Aim of the task: From the entries below, list each line with "فروش".

[Stored entries]
========================

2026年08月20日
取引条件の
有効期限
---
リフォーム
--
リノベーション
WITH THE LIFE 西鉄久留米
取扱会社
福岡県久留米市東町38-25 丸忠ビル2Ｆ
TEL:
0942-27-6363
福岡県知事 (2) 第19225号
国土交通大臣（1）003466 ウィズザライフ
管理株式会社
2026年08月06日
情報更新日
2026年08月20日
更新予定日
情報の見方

========================

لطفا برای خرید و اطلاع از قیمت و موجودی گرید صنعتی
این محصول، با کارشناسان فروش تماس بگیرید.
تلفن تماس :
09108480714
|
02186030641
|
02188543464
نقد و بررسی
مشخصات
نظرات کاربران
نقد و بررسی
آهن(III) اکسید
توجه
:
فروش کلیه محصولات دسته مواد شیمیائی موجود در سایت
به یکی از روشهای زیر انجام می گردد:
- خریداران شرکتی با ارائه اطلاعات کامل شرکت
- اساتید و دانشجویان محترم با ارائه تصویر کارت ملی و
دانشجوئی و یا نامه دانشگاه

========================

Solution to the exercise:
این محصول، با کارشناسان فروش تماس بگیرید.
فروش کلیه محصولات دسته مواد شیمیائی موجود در سایت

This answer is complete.